A few things that turned out like I thought
· The running QBs outside of Lamar (Dak, Kyler, Russ, and DeShaun all avg 22.0+ fantasy pts/gm and sit top 7 at QB)
· The QBs at +0.0 (Baker, Carr, Danny Dimes, Kirk Cousins, and Jimmy G basically ride the merry-go-round from one bye week fill-in to the next. Tannehill and Cousins maybe qualify as +0.25 players now, but neither averages over 20+ pts/gm)
· Jonathan Taylor +0.0 (His value has been everywhere this year. Marlon Mack was the only reason I had him ranked this low. When Mack went down I pegged him for +0.75 with the possibility to go +1.0…and then nothing materialized until late into the year)
· Devin Singletary +0.0 (Started hearing whispers of Zack Moss splitting carries + Josh Allen hogs goal line rushes)
A few places where I was dead wrong
· Stefon Diggs +0.0 (Turns out, Josh Allen actually got better - +10% Completion % in 2020)
· Josh Allen +0.5 (Averaging 24.7 pts/gm which would have been the QB2 overall last year by almost 3 pts/gm. Currently QB4)
· Kyler Murray +0.75 (Not nearly high enough on him. Averaging 26.5 pts/gm as the QB1 overall. Playing at a +1.0 level)
· DK Metcalf +0.25 (Seattle hired their lead chef to work full time)
· Lamar Jackson +1.0, Mark Andrews +0.75 (Uhhh, why is this team broken?)
· Kenyan Drake +0.75 (Beware the extravagant 8 game sample size that says someone is a world-beater)
· Zach Ertz +0.75 (Is this the cliff year at 30 years old? How did Tony G catch 83 balls at age 37?)
· Aaron Rod Gers +0.25 (Yeah he’s a +0.75 guy now…should have known that drafting the backup QB would light a fire under Aaron: we’ve only seen this from Alex Smith and Joe Flacco in 2 of the last 3 years…Wait, why hasn’t this applied to Wentz yet?)
· Davante Adams +0.75 (Good golly, A-Aron’s resurgence means Davante is almost on +1.25 level when he is healthy)
· Keenan Allen +0.25 (This was all about Tyrod…then we found out that Justin Herbert was interning specifically for Keenan Allen and the Chargers med staff decided to euthanize Tyrod)
· TJ Hockenson +0.0 (2nd year leap puts him at TE3 overall. $20 player next year?)
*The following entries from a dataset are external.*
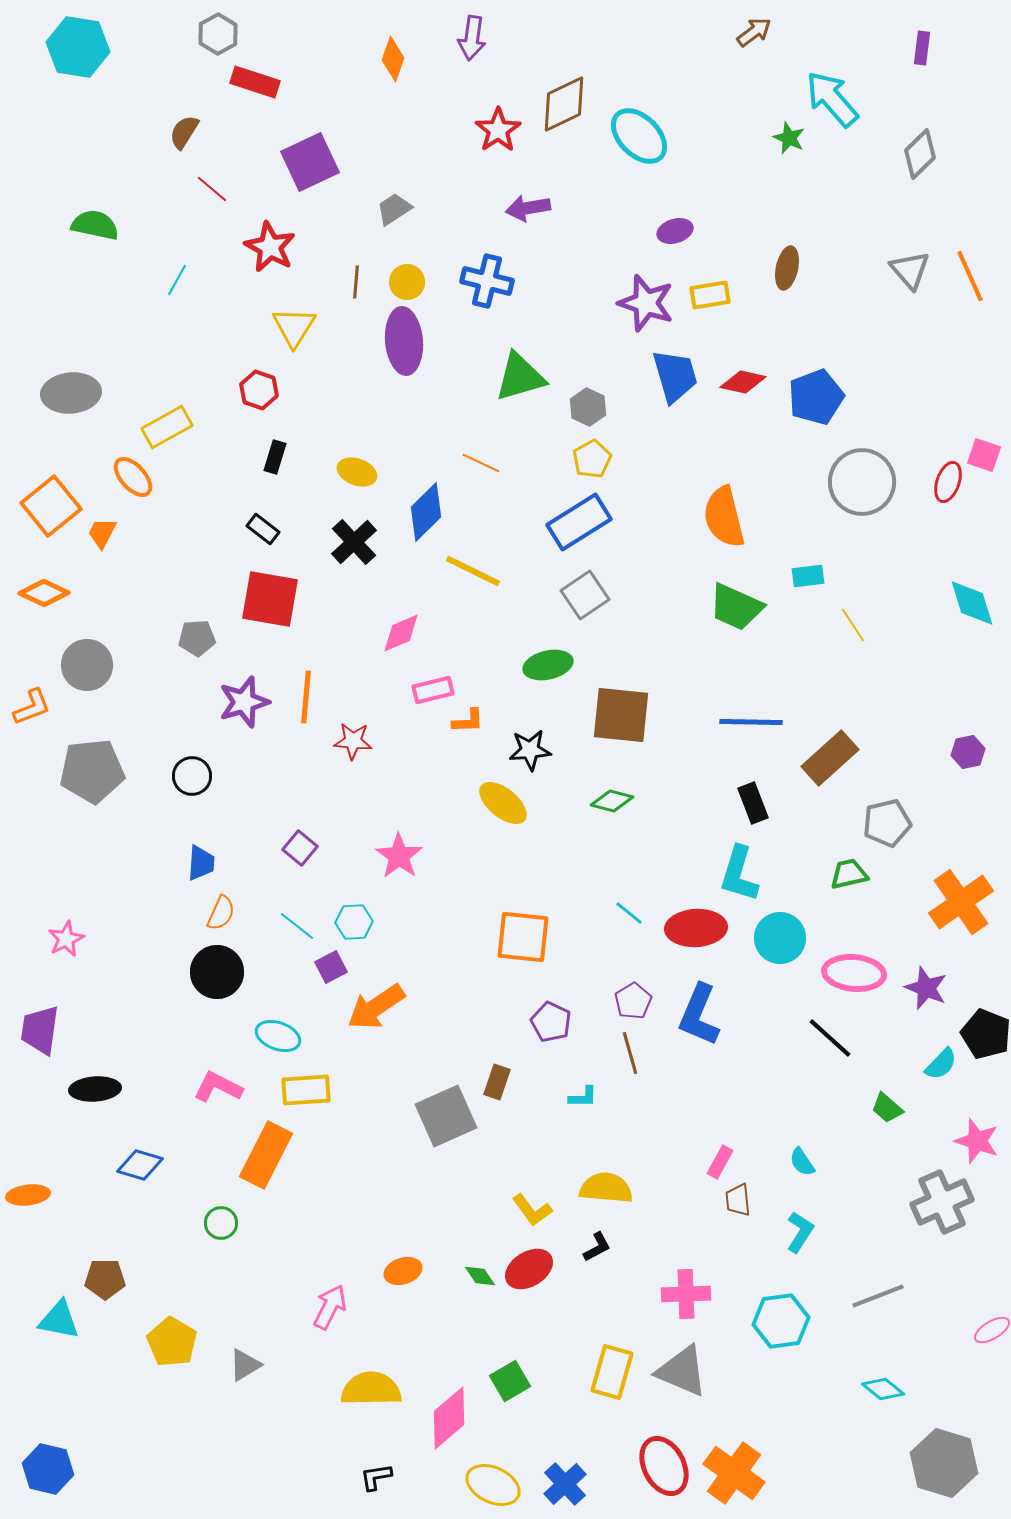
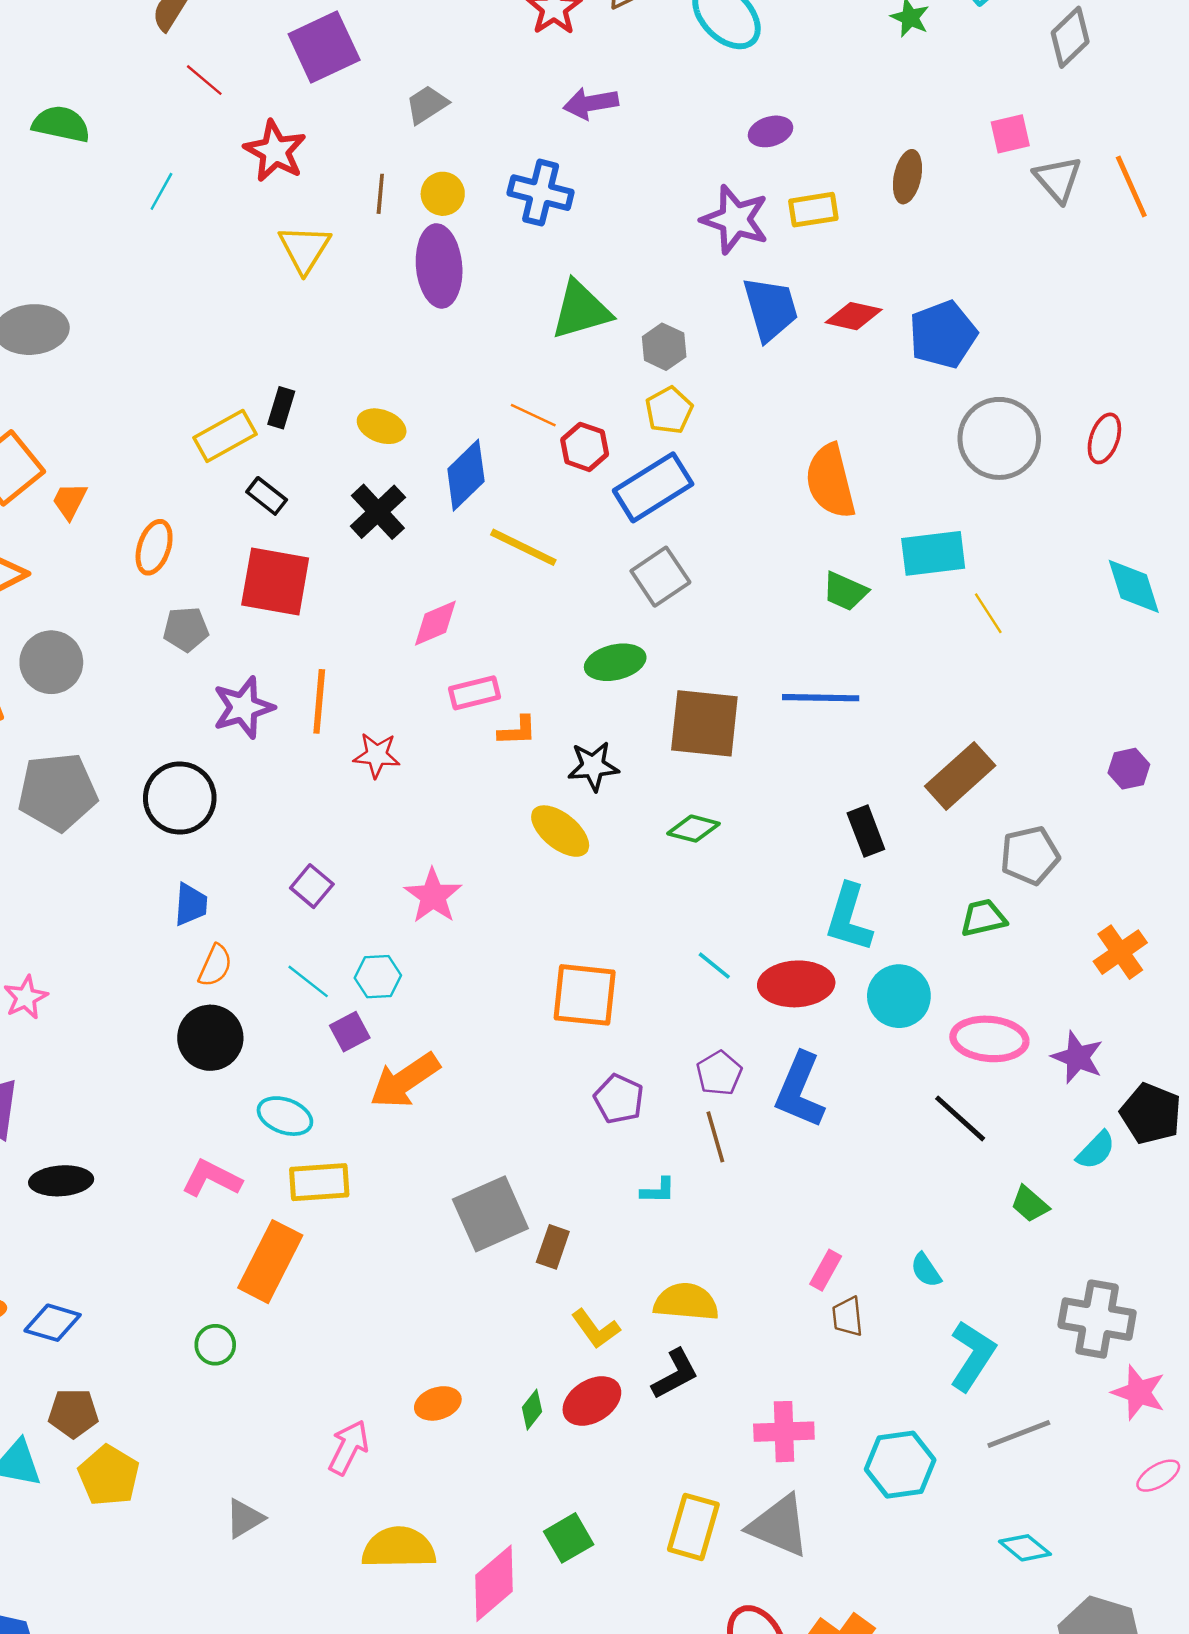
red hexagon: (259, 390) -> (585, 447), moved
yellow rectangle: (167, 427) -> (225, 436), moved
pink square: (984, 455) -> (1010, 134), moved, turned -32
orange ellipse: (133, 477) -> (154, 547), moved, turned 60
cyan rectangle: (808, 576) -> (933, 553), size x1.6
green trapezoid: (736, 607) -> (845, 591), size x0.7
blue line: (751, 722) -> (821, 698), moved
black circle: (192, 776) -> (180, 798), size x1.5
orange cross: (961, 902) -> (1120, 952), size x0.7
brown rectangle: (497, 1082) -> (553, 1247), moved
pink star: (977, 1141) -> (1139, 1392), moved
blue diamond: (140, 1165) -> (53, 1323), moved
gray cross: (942, 1202) -> (1097, 1319), turned 34
cyan L-shape: (800, 1232) -> (972, 1356), moved, size x1.4
black L-shape: (597, 1247) -> (675, 1374), size x1.4
green diamond: (480, 1276) -> (532, 1410), turned 72
yellow pentagon: (172, 1342) -> (109, 1476), moved

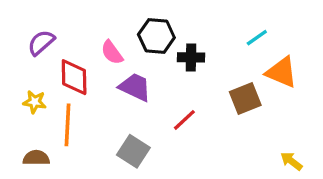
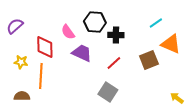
purple semicircle: (41, 43) -> (15, 26), moved
red line: (184, 120) -> (114, 63), moved
gray square: (133, 151) -> (108, 92), moved

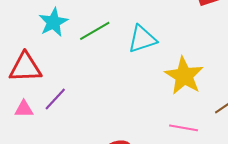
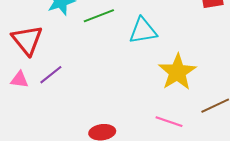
red triangle: (25, 67) -> (27, 40), turned 44

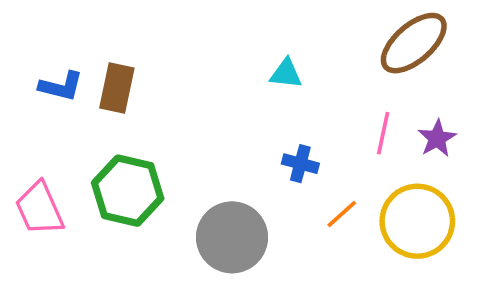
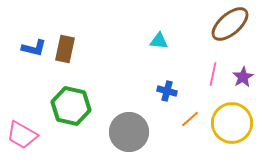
pink trapezoid: (39, 209) -> (22, 135), moved, turned -36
· Chris Herndon +0.0 (When you read too many draft articles, you begin to believe that an Adam Gase coached player might actually become an average contributor at his position…ha!)
Injury-ruined seasons
· Saquon, Michael Thomas +1 (Biggest team-killers to date by far)
· CMC at +1.25 (Still overall #1 when he plays)
· Dak at +0.75 (Was playing like a true +1 on par with Mahomes before going down)
· Zeke at +1 (Dak died and then Dallas decided to start “Gucci DiNucci”…yeah that didn’t go well)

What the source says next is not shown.